Try it: The answer is to be an exact copy of the lines below running from the line with "accessible après" down to the line with "interventions de professionnels", both ends included, and nothing more.

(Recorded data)
BEGIN

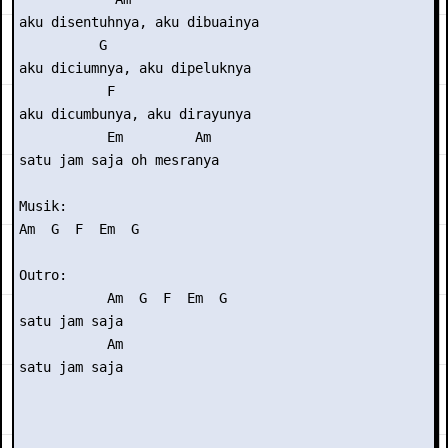
aku disentuhnya, aku dibuainya

          G

aku diciumnya, aku dipeluknya

           F

aku dicumbunya, aku dirayunya

           Em         Am

satu jam saja oh mesranya

Musik: 

Am  G  F  Em  G

Outro:

           Am  G  F  Em  G

satu jam saja

           Am
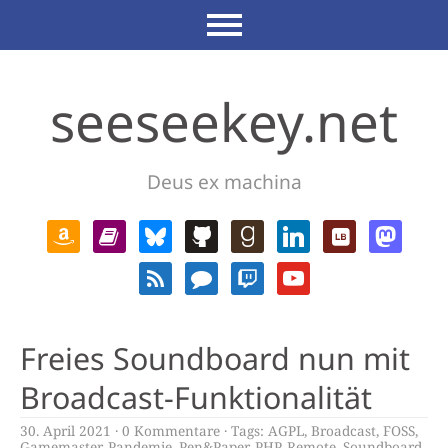
seeseekey.net
Deus ex machina
Freies Soundboard nun mit
Broadcast-Funktionalität
30. April 2021
0 Kommentare
Tags:
AGPL
,
Broadcast
,
FOSS
,
Gamemaster
,
Pandemie
,
Pen&Paper
,
PHP
,
Remote
,
Soundboard
,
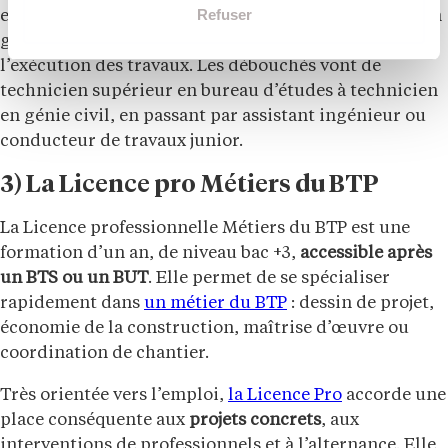
Refuser
et de l’alternance. Les étudiants acquièrent une vision
globale du bâtiment, depuis la phase d’étude jusqu’à
l’exécution des travaux. Les débouchés vont de
technicien supérieur en bureau d’études à technicien
en génie civil, en passant par assistant ingénieur ou
conducteur de travaux junior.
3) La Licence pro Métiers du BTP
La Licence professionnelle Métiers du BTP est une
formation d’un an, de niveau bac +3,
accessible après
un BTS ou un BUT
. Elle permet de se spécialiser
rapidement dans
un métier du BTP
: dessin de projet,
économie de la construction, maîtrise d’œuvre ou
coordination de chantier.
Très orientée vers l’emploi,
la Licence Pro
accorde une
place conséquente aux
projets concrets
, aux
interventions de professionnels et à l’alternance. Elle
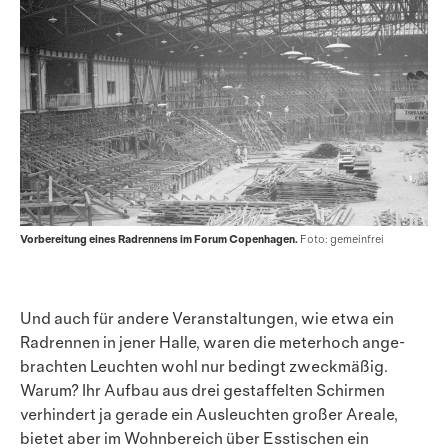
Vorbereitung eines Radrennens im Forum Copenhagen.
Foto: gemeinfrei
Und auch für andere Veranstaltungen, wie etwa ein
Radrennen in jener Halle, waren die meterhoch ange­
brach­ten Leuchten wohl nur bedingt zweckmäßig.
Warum? Ihr Aufbau aus drei gestaffelten Schirmen
verhindert ja gerade ein Ausleuchten großer Areale,
bietet aber im Wohnbereich über Esstischen ein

END

Answer to the exercise:
accessible après
un BTS ou un BUT
. Elle permet de se spécialiser
rapidement dans
un métier du BTP
: dessin de projet,
économie de la construction, maîtrise d’œuvre ou
coordination de chantier.
Très orientée vers l’emploi,
la Licence Pro
accorde une
place conséquente aux
projets concrets
, aux
interventions de professionnels et à l’alternance. Elle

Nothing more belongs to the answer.